About this task: The string "qualidade" appears in some lines of the data. Report how many, with no other words.

....

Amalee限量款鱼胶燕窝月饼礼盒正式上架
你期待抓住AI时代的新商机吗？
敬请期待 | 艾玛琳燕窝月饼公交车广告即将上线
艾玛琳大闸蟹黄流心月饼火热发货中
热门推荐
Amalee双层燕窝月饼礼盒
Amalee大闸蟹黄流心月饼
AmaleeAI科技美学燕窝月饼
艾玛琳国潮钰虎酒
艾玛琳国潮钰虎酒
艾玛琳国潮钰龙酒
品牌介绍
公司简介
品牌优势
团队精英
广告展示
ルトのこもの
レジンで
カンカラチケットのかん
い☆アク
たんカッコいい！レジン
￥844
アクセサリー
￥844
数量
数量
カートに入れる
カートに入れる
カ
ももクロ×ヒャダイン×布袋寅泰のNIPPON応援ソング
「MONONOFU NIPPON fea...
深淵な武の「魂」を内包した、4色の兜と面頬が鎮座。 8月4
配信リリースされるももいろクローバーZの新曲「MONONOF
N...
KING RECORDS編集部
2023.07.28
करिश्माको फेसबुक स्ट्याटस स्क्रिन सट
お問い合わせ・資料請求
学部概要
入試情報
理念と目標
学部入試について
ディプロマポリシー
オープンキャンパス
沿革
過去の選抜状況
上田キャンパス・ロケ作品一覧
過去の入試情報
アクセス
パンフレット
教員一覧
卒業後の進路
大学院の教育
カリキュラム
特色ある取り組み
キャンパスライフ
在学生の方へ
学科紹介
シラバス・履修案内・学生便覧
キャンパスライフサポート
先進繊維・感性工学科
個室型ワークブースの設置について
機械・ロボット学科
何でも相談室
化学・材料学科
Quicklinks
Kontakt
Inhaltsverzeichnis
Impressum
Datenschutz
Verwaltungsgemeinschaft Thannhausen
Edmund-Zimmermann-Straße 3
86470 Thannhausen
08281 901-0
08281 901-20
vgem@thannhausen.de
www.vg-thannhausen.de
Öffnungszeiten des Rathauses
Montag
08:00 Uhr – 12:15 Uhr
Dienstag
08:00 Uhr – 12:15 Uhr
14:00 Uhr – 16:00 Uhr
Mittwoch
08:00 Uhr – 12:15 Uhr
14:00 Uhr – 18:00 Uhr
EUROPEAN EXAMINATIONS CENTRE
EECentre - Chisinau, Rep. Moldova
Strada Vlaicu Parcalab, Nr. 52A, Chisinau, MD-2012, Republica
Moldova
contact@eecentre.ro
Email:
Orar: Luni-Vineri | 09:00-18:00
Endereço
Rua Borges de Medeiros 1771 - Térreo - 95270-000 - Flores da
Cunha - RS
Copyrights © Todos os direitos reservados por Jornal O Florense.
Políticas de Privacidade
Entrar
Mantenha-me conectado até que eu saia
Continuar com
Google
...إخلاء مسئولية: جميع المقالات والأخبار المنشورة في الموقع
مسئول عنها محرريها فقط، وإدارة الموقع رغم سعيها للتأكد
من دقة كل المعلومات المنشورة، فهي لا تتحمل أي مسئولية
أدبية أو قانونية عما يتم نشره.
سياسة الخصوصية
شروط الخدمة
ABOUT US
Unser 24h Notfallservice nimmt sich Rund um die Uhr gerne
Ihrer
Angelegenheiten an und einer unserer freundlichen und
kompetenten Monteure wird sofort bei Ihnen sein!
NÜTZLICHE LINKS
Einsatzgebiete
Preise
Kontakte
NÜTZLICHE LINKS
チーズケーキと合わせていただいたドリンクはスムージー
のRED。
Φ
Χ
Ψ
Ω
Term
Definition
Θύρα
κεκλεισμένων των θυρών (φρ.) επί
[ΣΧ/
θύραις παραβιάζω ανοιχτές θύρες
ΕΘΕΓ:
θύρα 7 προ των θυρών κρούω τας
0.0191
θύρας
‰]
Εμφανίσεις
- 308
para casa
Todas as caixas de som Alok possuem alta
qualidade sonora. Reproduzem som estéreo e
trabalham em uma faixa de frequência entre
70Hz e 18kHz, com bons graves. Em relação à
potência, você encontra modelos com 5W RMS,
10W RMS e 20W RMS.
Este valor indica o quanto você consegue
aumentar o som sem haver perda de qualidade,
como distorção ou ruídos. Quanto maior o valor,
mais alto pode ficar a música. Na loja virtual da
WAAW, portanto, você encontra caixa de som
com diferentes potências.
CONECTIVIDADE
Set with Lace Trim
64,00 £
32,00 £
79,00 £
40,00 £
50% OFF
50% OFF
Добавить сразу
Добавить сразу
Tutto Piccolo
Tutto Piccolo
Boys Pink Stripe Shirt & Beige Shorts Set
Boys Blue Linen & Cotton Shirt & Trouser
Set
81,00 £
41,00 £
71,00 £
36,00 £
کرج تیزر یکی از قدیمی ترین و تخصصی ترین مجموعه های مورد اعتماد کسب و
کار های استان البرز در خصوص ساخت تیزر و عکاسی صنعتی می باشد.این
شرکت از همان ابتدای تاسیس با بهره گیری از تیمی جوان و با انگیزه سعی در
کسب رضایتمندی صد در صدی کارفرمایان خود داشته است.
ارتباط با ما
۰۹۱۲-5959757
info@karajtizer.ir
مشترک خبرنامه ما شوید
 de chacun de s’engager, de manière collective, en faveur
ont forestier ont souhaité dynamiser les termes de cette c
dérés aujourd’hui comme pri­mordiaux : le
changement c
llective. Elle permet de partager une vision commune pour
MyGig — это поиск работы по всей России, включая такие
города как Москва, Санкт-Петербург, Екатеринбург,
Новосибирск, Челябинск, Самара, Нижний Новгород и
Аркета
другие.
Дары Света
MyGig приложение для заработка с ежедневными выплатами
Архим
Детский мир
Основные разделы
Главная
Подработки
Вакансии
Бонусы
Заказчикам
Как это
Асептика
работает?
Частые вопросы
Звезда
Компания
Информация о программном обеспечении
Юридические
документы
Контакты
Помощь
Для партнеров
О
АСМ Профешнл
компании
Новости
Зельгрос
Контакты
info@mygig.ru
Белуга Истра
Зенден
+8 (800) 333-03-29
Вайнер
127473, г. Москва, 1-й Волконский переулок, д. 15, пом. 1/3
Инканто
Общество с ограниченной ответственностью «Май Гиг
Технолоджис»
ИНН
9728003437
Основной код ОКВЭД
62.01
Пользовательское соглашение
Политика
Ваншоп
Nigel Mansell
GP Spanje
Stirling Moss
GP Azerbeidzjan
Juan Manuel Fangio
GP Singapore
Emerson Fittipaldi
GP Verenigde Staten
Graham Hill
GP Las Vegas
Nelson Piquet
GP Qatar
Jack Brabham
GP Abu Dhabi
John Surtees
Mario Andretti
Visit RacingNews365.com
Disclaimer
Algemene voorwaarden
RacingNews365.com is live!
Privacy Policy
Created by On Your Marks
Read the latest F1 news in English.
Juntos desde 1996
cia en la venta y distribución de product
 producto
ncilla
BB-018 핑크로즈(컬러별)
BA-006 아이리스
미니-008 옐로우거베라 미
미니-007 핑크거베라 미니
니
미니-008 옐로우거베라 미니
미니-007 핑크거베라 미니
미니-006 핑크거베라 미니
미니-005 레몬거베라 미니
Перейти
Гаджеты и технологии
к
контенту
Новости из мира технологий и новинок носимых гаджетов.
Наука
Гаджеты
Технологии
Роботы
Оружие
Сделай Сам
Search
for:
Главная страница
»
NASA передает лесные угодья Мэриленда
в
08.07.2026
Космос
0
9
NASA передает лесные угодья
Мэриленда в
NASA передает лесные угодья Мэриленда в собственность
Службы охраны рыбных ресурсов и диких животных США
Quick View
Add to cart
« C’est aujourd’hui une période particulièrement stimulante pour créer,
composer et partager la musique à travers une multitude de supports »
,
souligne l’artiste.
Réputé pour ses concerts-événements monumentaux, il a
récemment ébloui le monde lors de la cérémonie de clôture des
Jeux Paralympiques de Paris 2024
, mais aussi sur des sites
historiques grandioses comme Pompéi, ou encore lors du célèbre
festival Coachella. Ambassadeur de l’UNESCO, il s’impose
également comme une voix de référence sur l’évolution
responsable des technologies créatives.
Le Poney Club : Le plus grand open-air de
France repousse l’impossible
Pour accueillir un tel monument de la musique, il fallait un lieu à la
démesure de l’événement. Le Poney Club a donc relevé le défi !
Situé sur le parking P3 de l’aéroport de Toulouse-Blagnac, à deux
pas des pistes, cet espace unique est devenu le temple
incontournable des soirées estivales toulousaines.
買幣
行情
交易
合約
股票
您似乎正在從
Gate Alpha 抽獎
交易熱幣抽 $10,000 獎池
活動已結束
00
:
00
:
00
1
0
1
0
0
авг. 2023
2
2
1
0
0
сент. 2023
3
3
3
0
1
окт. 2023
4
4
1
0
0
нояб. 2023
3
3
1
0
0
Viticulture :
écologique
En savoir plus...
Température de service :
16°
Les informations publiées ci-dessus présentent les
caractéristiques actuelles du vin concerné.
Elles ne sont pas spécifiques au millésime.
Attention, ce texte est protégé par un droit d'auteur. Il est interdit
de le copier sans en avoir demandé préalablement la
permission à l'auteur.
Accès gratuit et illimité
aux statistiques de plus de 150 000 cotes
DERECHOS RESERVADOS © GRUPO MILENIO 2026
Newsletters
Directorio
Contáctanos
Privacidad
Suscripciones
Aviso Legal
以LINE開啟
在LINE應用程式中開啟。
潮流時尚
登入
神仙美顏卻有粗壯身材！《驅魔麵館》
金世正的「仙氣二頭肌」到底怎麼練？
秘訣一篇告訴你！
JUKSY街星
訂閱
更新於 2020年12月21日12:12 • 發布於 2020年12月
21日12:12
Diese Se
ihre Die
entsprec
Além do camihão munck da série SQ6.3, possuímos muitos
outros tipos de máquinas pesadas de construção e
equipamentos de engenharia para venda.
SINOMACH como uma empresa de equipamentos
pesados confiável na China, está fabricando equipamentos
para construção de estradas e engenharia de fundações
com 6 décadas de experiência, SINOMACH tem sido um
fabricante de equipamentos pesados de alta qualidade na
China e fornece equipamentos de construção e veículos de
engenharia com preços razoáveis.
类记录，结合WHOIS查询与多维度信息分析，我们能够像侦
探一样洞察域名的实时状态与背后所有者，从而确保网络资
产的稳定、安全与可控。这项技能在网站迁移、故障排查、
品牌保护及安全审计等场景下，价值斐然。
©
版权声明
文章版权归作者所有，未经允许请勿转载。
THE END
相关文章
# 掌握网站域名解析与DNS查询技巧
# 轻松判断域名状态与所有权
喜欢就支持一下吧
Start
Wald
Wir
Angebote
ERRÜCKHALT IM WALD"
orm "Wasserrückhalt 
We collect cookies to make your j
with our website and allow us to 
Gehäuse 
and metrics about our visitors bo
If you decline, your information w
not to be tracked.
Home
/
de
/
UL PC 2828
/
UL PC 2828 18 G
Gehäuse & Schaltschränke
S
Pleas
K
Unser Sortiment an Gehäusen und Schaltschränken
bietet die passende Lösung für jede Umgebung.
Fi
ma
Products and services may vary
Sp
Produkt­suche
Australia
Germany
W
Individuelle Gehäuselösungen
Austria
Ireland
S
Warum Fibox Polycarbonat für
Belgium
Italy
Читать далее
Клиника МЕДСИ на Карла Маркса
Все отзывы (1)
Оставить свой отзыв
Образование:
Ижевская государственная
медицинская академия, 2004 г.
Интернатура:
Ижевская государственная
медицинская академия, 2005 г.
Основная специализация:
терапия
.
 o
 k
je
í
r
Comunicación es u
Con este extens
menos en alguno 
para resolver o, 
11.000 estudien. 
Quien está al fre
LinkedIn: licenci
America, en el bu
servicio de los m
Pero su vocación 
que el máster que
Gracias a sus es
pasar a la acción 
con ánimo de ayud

....

Response: 3